+++ DATA +++

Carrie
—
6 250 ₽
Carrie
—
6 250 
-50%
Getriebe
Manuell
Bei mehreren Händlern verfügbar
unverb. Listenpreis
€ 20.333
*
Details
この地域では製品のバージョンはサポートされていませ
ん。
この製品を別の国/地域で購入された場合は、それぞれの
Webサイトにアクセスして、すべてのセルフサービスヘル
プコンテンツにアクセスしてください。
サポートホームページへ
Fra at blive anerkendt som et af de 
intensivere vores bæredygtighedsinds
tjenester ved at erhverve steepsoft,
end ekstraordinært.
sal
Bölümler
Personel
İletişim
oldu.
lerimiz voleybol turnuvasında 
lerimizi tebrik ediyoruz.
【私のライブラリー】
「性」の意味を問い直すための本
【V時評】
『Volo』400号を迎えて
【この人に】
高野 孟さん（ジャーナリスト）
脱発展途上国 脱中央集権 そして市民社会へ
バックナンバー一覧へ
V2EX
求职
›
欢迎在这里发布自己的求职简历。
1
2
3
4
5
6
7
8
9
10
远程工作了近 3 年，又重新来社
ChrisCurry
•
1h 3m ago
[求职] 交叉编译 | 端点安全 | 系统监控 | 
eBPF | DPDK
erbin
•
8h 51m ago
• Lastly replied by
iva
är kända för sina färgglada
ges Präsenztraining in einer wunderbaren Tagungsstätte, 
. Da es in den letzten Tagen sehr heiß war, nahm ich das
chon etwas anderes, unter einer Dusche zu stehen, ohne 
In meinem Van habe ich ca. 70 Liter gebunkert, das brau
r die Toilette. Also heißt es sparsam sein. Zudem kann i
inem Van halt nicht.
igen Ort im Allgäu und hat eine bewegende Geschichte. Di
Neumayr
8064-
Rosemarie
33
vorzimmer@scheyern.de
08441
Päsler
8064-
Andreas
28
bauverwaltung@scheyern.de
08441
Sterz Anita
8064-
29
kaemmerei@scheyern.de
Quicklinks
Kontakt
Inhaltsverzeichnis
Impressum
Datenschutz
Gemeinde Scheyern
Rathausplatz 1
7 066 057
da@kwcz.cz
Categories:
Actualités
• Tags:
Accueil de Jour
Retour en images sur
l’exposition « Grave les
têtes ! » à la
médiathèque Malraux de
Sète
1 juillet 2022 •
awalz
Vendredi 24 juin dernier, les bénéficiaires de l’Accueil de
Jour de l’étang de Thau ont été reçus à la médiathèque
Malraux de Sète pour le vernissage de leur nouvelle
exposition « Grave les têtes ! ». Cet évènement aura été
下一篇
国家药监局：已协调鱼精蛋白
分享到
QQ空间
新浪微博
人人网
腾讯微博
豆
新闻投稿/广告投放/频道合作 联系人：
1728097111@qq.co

+++

• **ACTIVITY**
Output, and output only, the lines from the one containing "国家药监局：已协调鱼精蛋白" through the last line of the data above.

• **TASK RESULT**
国家药监局：已协调鱼精蛋白
分享到
QQ空间
新浪微博
人人网
腾讯微博
豆
新闻投稿/广告投放/频道合作 联系人：
1728097111@qq.co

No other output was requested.